Input Compression Methods. Prompt compression approaches such as Gist tokens (Mu et al., 2023), LLMLingua (Jiang et al., 2023), and In-context Autoencoders (Ge et al., 2024) reduce context length through lossy compression, enabling higher compression ratios, but can only compress input tokens and cannot compress output tokens. Lester et al. (2024) propose training LLMs on arithmetic-coded compressed text.
Dynamic Embedding Transformers. Several works explore dynamic embedding schemes to reduce Transformer computation costs: Hourglass (Nawrot et al., 2022) uses an hourglass-shaped token merging-and-expanding architecture; MegaByte (Yu et al., 2023) processes byte sequences with a multi-scale Transformer; BLT (Pagnoni et al., 2025) performs dynamic chunking at the byte level. Conceptually closest to zip2zip is Dynamic Vocab (Liu et al., 2024b), which also dynamically expands the vocabulary during generation, but differs significantly from zip2zip in vocabulary construction algorithm and training procedure. ZeTT (Minixhofer et al., 2024) and Dynamic Tokenization (Feher et al., 2025) also explore dynamic tokenization directions but adopt different architectures and chunking strategies.
Rating¶
- Novelty: ⭐⭐⭐⭐⭐ Deeply integrates the classical LZW compression algorithm with LLM inference, achieving for the first time truly online inference-time adaptive tokenization—conceptually very elegant.

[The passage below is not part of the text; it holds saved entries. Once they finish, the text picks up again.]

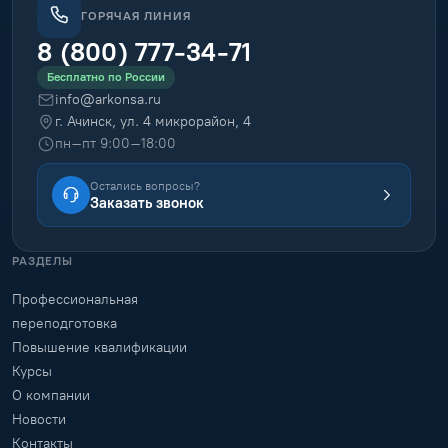
ГОРЯЧАЯ ЛИНИЯ
8 (800) 777-34-71
Бесплатно по России
info@arkonsa.ru
г. Ачинск, ул. 4 микрорайон, 4
пн–пт 9:00–18:00
Остались вопросы?
Заказать звонок
РАЗДЕЛЫ
Профессиональная
переподготовка
Повышение квалификации
Курсы
О компании
Новости
Контакты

- Experimental Thoroughness: ⭐⭐⭐⭐ Covers multi-model, multi-domain, multi-dimensional evaluation (token efficiency, perplexity, downstream tasks, inference throughput), though the severe degradation on GSM8K warrants deeper analysis.
- Writing Quality: ⭐⭐⭐⭐⭐ Concepts are clearly articulated, figures are intuitive and accessible, theory and experiments are tightly integrated, and the visualization of the LZW workflow is particularly outstanding.
- Value: ⭐⭐⭐⭐⭐ Extremely high practical value—existing models can be upgraded in 10 GPU-hours, the complete toolchain is open-sourced, and the method constitutes a plug-and-play inference acceleration solution.